Le portrait : Enzo Baptista, l'esprit de compétition au service la pâtisserie
À 29 ans, Enzo Baptista vient de remporter le Grand Prix de la pâtisserie de la Ville de Paris 2026. Responsable de la recherche et du développement (R&D) chez BO&MIE, le chef parisien trace un parcours guidé par l'amour du travail et du défi.
LE SUCRÉ EN HÉRITAGE
Enzo Baptista a toujours été passionné de restauration : « Quand j'étais petit, ma famille vivait dans le même immeuble. Ma grand-mère s'occupait du salé et ma mère du sucré. J'étais toujours dans ses pattes ». Plus tard, son premier livre est un ouvrage sur la pâtisserie.
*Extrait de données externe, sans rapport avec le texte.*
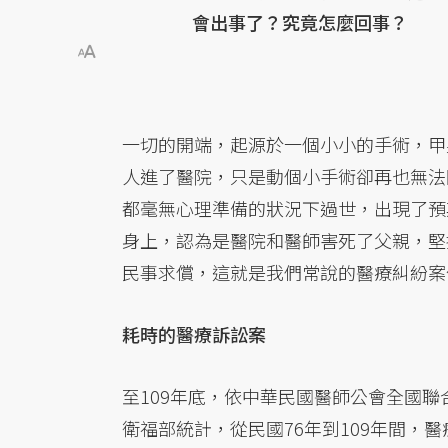
會出事了？究竟怎麼回事？
一切的開端，起源於一個小小的手術，甲
人進了醫院，只是動個小手術卻再也無法
都毫無心理準備的狀況下過世，出現了預
身上，認為是醫院和醫師害死了父親，堅
民事求償，這就是我們常說的醫療糾紛案
耗時的醫療訴訟案
至109年底，依中華民國醫師公會全國聯
衛福部統計，從民國76年到109年間，醫療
Et quand il doit choisir sa voie, à l'adolescence, c'est naturellement qu'il s'oriente vers un bac pro cuisine. « J'ai peut-être fait une erreur de ne pas partir en pâtisserie d'emblée, mais ces expériences continuent de me servir ».
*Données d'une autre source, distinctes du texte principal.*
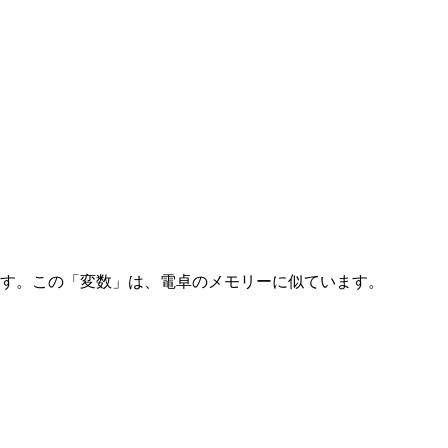
ます。この「変数」は、電卓のメモリーに似ています。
Le déclic survient après quelques expériences dans des tables gastronomiques. « Quand j'allais au travail, je n'étais pas si heureux. Je ne pensais qu'à rejoindre les pâtissiers après mon service, confie-t-il. Et puis en 2018, à mes 20 ans, mes parents ont décidé d'ouvrir une boulangerie-pâtisserie au Portugal. Je les ai accompagnés pensant les aider quelques mois, et j'y suis resté deux ans ».
L'EXIGENCE DU HAUT NIVEAU
À son retour, il bifurque et apprend « la rigueur, l'excellence » de la pâtisserie sur le terrain, au restaurant étoilé de Cyril Lignac puis chez Stéphane Glacier, Meilleur ouvrier de France (MOF). Enzo Baptista compense son manque de diplôme par un investissement sans faille, des « entraînements le soir, les week-ends, les vacances » et des heures à étudier « des livres de technologie, pour comprendre comment tout fonctionne ». Passé par des restaurants étoilés, des palaces mais aussi par la restauration collective, « pour voir tout ce qui existait », il rejoint début 2024 le groupe BO&MIE pour y prendre la tête de la R&D. « Aujourd'hui, on crée des cookies, des pains aux raisins ou une pièce montée avec décors en sucre, mais aucune journée ne se ressemble », se réjouit-il.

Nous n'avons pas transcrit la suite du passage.